Contactless lie detector, automatic urine collector: How Home Team could fight crime in near future
SINGAPORE: A concerned traveller at Changi Airport spots someone in the arrival hall acting suspiciously, so he calls the police.
At the police operations command centre, which takes 999 calls, the officer on the phone does not need to type the details out. The call is being transcribed in real time with almost 100 per cent accuracy. The speech-to-text system is tailored to local speech, and can detect a mix of English, Mandarin and Malay.
Back at the airport, the person acting suspiciously is carrying drugs. He gathers enough resolve and joins the queue to clear immigration. But the long wait has rattled his nerves again.
He begins fidgeting and his eyes shift from side to side. Cameras near the immigration counters pick up these signs and automatically alerts the Immigration and Checkpoints Authority (ICA). Officers pull the man aside to search his belongings and further question him.

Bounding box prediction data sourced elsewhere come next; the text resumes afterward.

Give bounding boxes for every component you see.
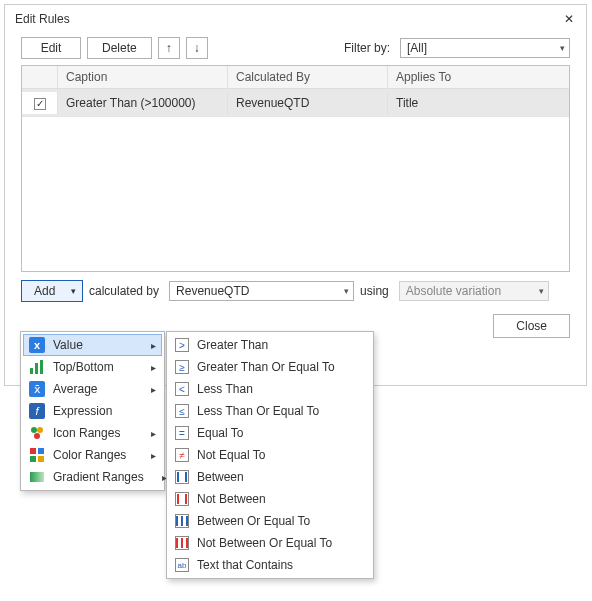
svg-rect-0 — [30, 368, 33, 374]
svg-rect-2 — [40, 360, 43, 374]
between-icon — [175, 470, 189, 484]
less-than-icon: < — [175, 382, 189, 396]
svg-rect-19 — [181, 538, 183, 548]
chevron-right-icon: ▸ — [151, 428, 156, 439]
greater-than-equal-icon: ≥ — [175, 360, 189, 374]
not-equal-icon: ≠ — [175, 448, 189, 462]
chevron-right-icon: ▸ — [151, 362, 156, 373]
svg-rect-12 — [185, 472, 187, 482]
svg-rect-14 — [185, 494, 187, 504]
grid-header-applies: Applies To — [388, 66, 569, 88]
using-label: using — [360, 284, 389, 298]
gradient-ranges-icon — [29, 469, 45, 485]
close-button[interactable]: Close — [493, 314, 570, 338]
delete-button[interactable]: Delete — [87, 37, 152, 59]
dialog-title: Edit Rules — [15, 12, 70, 26]
add-button[interactable]: Add ▾ — [21, 280, 83, 302]
row-calc: RevenueQTD — [228, 92, 388, 114]
menu-item-gradient-ranges[interactable]: Gradient Ranges ▸ — [23, 466, 162, 488]
chevron-down-icon: ▾ — [71, 286, 76, 296]
row-caption: Greater Than (>100000) — [58, 92, 228, 114]
expression-icon: f — [29, 403, 45, 419]
edit-button[interactable]: Edit — [21, 37, 81, 59]
submenu-not-equal-to[interactable]: ≠ Not Equal To — [169, 444, 371, 466]
svg-point-5 — [34, 433, 40, 439]
menu-item-average[interactable]: x̄ Average ▸ — [23, 378, 162, 400]
filter-by-value: [All] — [407, 41, 427, 55]
grid-header-calc: Calculated By — [228, 66, 388, 88]
greater-than-icon: > — [175, 338, 189, 352]
menu-item-expression[interactable]: f Expression — [23, 400, 162, 422]
svg-rect-13 — [177, 494, 179, 504]
checkbox-checked-icon[interactable]: ✓ — [34, 98, 46, 110]
calculated-by-select[interactable]: RevenueQTD ▾ — [169, 281, 354, 301]
row-checkbox-cell[interactable]: ✓ — [22, 92, 58, 114]
svg-rect-1 — [35, 363, 38, 374]
svg-rect-17 — [186, 516, 188, 526]
equal-icon: = — [175, 426, 189, 440]
row-applies: Title — [388, 92, 569, 114]
toolbar: Edit Delete ↑ ↓ Filter by: [All] ▾ — [5, 33, 586, 65]
add-menu: x Value ▸ Top/Bottom ▸ x̄ Average ▸ f Ex… — [20, 331, 165, 491]
move-up-button[interactable]: ↑ — [158, 37, 180, 59]
svg-rect-16 — [181, 516, 183, 526]
grid-header: Caption Calculated By Applies To — [22, 66, 569, 89]
chevron-right-icon: ▸ — [151, 340, 156, 351]
chevron-down-icon: ▾ — [560, 43, 565, 53]
svg-rect-10 — [30, 472, 44, 482]
submenu-not-between-or-equal[interactable]: Not Between Or Equal To — [169, 532, 371, 554]
calculated-by-value: RevenueQTD — [176, 284, 249, 298]
chevron-down-icon: ▾ — [344, 286, 349, 296]
submenu-less-than[interactable]: < Less Than — [169, 378, 371, 400]
filter-by-label: Filter by: — [344, 41, 390, 55]
menu-item-topbottom[interactable]: Top/Bottom ▸ — [23, 356, 162, 378]
svg-rect-11 — [177, 472, 179, 482]
menu-item-color-ranges[interactable]: Color Ranges ▸ — [23, 444, 162, 466]
grid-header-check — [22, 66, 58, 88]
filter-by-select[interactable]: [All] ▾ — [400, 38, 570, 58]
rules-grid: Caption Calculated By Applies To ✓ Great… — [21, 65, 570, 272]
svg-point-3 — [31, 427, 37, 433]
using-select: Absolute variation ▾ — [399, 281, 549, 301]
icon-ranges-icon — [29, 425, 45, 441]
submenu-equal-to[interactable]: = Equal To — [169, 422, 371, 444]
svg-rect-20 — [186, 538, 188, 548]
not-between-icon — [175, 492, 189, 506]
value-submenu: > Greater Than ≥ Greater Than Or Equal T… — [166, 331, 374, 579]
chevron-right-icon: ▸ — [151, 384, 156, 395]
chevron-right-icon: ▸ — [151, 450, 156, 461]
formula-row: Add ▾ calculated by RevenueQTD ▾ using A… — [5, 272, 586, 310]
add-button-label: Add — [34, 284, 55, 298]
submenu-between-or-equal[interactable]: Between Or Equal To — [169, 510, 371, 532]
svg-rect-9 — [38, 456, 44, 462]
svg-rect-6 — [30, 448, 36, 454]
svg-rect-7 — [38, 448, 44, 454]
less-than-equal-icon: ≤ — [175, 404, 189, 418]
submenu-greater-than[interactable]: > Greater Than — [169, 334, 371, 356]
submenu-between[interactable]: Between — [169, 466, 371, 488]
menu-item-value[interactable]: x Value ▸ — [23, 334, 162, 356]
svg-rect-15 — [176, 516, 178, 526]
edit-rules-dialog: Edit Rules ✕ Edit Delete ↑ ↓ Filter by: … — [4, 4, 587, 386]
grid-body: ✓ Greater Than (>100000) RevenueQTD Titl… — [22, 89, 569, 272]
close-icon[interactable]: ✕ — [560, 11, 578, 27]
value-icon: x — [29, 337, 45, 353]
calculated-by-label: calculated by — [89, 284, 159, 298]
using-value: Absolute variation — [406, 284, 501, 298]
chevron-down-icon: ▾ — [539, 286, 544, 296]
menu-item-icon-ranges[interactable]: Icon Ranges ▸ — [23, 422, 162, 444]
not-between-equal-icon — [175, 536, 189, 550]
text-contains-icon: ab — [175, 558, 189, 572]
submenu-less-than-or-equal[interactable]: ≤ Less Than Or Equal To — [169, 400, 371, 422]
table-row[interactable]: ✓ Greater Than (>100000) RevenueQTD Titl… — [22, 89, 569, 117]
submenu-text-contains[interactable]: ab Text that Contains — [169, 554, 371, 576]
move-down-button[interactable]: ↓ — [186, 37, 208, 59]
submenu-not-between[interactable]: Not Between — [169, 488, 371, 510]
between-equal-icon — [175, 514, 189, 528]
submenu-greater-than-or-equal[interactable]: ≥ Greater Than Or Equal To — [169, 356, 371, 378]
svg-rect-8 — [30, 456, 36, 462]
top-bottom-icon — [29, 359, 45, 375]
dialog-titlebar: Edit Rules ✕ — [5, 5, 586, 33]
grid-header-caption: Caption — [58, 66, 228, 88]
average-icon: x̄ — [29, 381, 45, 397]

Drugs are discovered in his suitcase. The Central Narcotics Bureau (CNB) is alerted, and its officers arrive to arrest the man and take him in for a more detailed interview.
A hidden high-definition camera records the interview and analyses the footage in real time. The man insists he did not put the drugs in the suitcase, but a back-end system detects subtle colour changes in his face when this is said. The system indicates this is probably a lie, and CNB officers press him further on that point.
The man eventually admits to smuggling the drugs into Singapore. The case goes to the courts, where he pleads guilty and is sentenced to imprisonment.
Fast forward a few years, and the man is serving the tail end of his sentence in the community. Like other supervisees placed on community-based programmes, the man is required to report for routine urine tests.
Instead of visiting the usual centre in Selarang, Changi, the man can head to one of the police division headquarters for the test. There, the Singapore Prison Service (SPS) uses a system that automatically collects and tests the urine samples.
It looks like a portable toilet, but with cameras and mechanisms in the back that places a dipstick in the urine sample to detect the presence of drugs. The result is captured and recorded automatically, all without SPS officers needing to intervene.
This is a hypothetical scenario of how the Home Team might fight crime using cutting-edge technology in the next few years, as agencies work with less manpower to perform tasks faster and better.
The systems described above were developed by the Home Team Science and Technology Agency (HTX), which held its inaugural TechX summit on Tuesday (Apr 5).
“These technologies aim to empower the Home Team to solve crimes, save lives, enhance public safety and security, secure borders and safeguard data and systems,” the agency said in a news release.
SPEECH TO TEXT
One of these technologies is a speech-to-text system that will transcribe emergency calls in real time, allowing officers to focus on listening to details.
The system also automatically reduces background noise in the transcription, as callers might be outdoors.
“Ops centre officers have to perform multiple duties such as actively listening to the callers, taking down key information and thinking about what resources to dispatch,” said Mr Kokul Siddharth Venkateswaran, a data scientist at HTX.
“So for these callers, the speech-to-text capabilities help them transcribe the calls and reduce the cognitive load, so they can actually focus more on the calls.”
The technology was first showcased during the Singapore Civil Defence Force (SCDF) workplan seminar in 2019.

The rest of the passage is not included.